Ce déplacement a pour effet de fonder l’hégémonie actuelle sur une structure qui lui était historiquement opposée. La valorisation du fil invisible de l’existence chez les dandys défiait le matérialisme industriel et l’accumulation du capital (les dandys et les premiers modernes venant souvent de famille ayant consumé leur capital). La créativité existentielle prend aujourd’hui la forme d’un mot d’ordre « Soyez créatif ! », seuls les créatifs survivront dans un monde occidental désindustrialisé et devenu cognitif, dont l’orientation est capitalistique. C’est la consumation créative qui permettra d’accumuler une plus-value économique : en créant je créé par là même occasion une valeur qui n’existait pas, de nouveaux besoins et de nouvelles productions. Bien évidemment, cette créativité a peu de rapport avec ce que visait la naissante modernité du XIXe siècle, parce que si le mot utilisé est commun aux deux époques, ce qui est produit est tout différent. D’un côté, des œuvres d’art, de l’autre des innovations technologiques qui ne sont le plus souvent que des gadgets dont l’intérêt est moins en eux-mêmes que dans le rythme même d’obsolescence.
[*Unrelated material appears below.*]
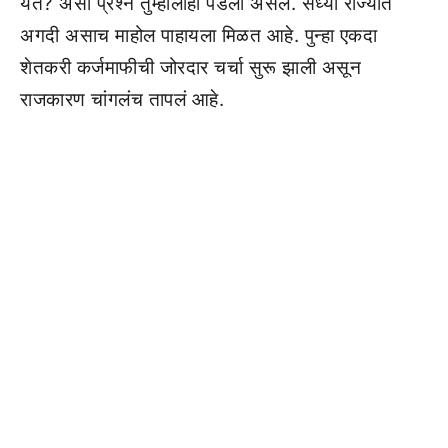
येते? असा प्रश्न तुम्हालाही पडला असेल. सध्या राज्यात
अगदी असाच माहोल पाहायला मिळत आहे. पुन्हा एकदा
शेतकरी कर्जमाफीची जोरदार चर्चा सुरू झाली असून
राजकारण चांगलंच तापलं आहे.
La créativité innovante est hantée par la destruction et par la ruine, à peine produit-elle quelque chose qu’il faut penser à produire autre chose pour réaliser un remplacement permanent. La créativité n’est pas dès lors une innovation, c’est-à-dire l’invention du nouveau qu’on pourrait lié à l’appel de la modernité (Baudelaire), mais une obsolescence programmée qui nous jette dans un futur qui est de manière fort paradoxale nostalgique : chaque objet est remplacé par un autre, à peine acheté il est déjà dépassé, tout passe.

Ce discours est la reprise de la logique des vanités. Nos vanités contemporaines sont les gadgets technologiques que chacun désire. L’important est ici de dépasser une vision moraliste qui opposerait ce rythme effréné et vain au retour d’une existence vraie et terrienne. Comme l’ont démontré, chacun à leur manière Lyotard et Klossowski, ce qui est en jeu dans la logique du remplacement consumériste, qui lie les affects et les objets, ce n’est pas une occultation des affects et de la puissance irraisonnée de l’existence, c’est encore l’existence irreprésentable. Derrière la consumation de l’innovation, s’exprime encore l’astre noir de nos existences, non plus le développement d’une subjectivité qui produit en bout de course le nihilisme occidental, mais un nihilisme (comme mal-être) qui produit une existence. Si l’on peut déconstruire les discours de la créativité et de l’innovation, dont l’actuel démantèlement de la culture est le symptôme, en en montrant les contradictions, il faut ensuite savoir écouter les puissances qui grondent encore en dessous et ce que ce refoulement dit de nos existences démesurées qui ont trouvées là une autre manière de « dire » sans représentation leur puissance.